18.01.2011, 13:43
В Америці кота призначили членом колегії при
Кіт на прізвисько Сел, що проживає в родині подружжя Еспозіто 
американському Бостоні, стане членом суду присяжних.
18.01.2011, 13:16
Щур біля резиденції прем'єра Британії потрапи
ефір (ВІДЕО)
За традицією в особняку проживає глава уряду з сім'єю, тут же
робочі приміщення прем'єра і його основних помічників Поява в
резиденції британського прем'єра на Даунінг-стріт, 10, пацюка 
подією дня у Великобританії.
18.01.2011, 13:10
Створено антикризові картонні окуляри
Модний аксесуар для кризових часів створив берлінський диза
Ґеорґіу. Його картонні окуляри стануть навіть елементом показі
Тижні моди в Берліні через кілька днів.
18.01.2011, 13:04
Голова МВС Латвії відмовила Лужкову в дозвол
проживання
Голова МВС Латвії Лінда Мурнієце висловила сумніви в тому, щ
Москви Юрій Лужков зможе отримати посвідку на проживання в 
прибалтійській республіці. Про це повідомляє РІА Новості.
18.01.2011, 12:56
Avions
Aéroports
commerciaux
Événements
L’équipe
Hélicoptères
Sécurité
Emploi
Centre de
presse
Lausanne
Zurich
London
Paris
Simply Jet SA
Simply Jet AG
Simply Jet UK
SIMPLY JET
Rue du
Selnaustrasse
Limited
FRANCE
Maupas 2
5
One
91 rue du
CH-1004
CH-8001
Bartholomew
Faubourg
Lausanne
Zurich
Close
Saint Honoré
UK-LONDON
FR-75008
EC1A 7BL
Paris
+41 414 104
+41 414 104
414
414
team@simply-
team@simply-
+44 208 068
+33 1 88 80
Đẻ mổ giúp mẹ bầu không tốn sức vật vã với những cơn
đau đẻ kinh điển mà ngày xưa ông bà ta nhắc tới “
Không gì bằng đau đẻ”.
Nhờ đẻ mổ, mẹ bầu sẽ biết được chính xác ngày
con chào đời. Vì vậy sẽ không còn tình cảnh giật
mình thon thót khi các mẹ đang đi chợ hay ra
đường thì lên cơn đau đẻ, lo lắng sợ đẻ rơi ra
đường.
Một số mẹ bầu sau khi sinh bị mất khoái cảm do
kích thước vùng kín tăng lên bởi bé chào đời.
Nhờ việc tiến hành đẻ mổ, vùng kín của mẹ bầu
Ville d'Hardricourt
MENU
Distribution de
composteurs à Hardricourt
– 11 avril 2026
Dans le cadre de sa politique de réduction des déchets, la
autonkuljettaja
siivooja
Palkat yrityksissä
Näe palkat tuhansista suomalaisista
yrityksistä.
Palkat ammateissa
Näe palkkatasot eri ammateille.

--

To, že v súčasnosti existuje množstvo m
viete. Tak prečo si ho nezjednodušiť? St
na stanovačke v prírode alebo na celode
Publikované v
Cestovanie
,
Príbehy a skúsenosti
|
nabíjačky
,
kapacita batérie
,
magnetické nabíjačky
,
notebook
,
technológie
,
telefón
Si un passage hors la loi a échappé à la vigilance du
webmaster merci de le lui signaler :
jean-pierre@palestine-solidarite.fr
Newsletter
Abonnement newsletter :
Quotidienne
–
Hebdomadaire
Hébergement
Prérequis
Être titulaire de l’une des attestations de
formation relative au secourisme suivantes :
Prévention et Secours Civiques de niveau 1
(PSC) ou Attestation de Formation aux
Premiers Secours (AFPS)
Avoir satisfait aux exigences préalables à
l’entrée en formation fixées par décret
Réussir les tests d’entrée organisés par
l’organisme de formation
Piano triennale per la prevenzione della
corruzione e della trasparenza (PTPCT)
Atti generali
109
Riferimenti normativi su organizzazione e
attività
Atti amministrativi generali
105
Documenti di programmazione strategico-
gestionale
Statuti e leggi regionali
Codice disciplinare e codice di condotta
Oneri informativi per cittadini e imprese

--

Only a number is expected here: how many lines of the records above contain "окуляри".

2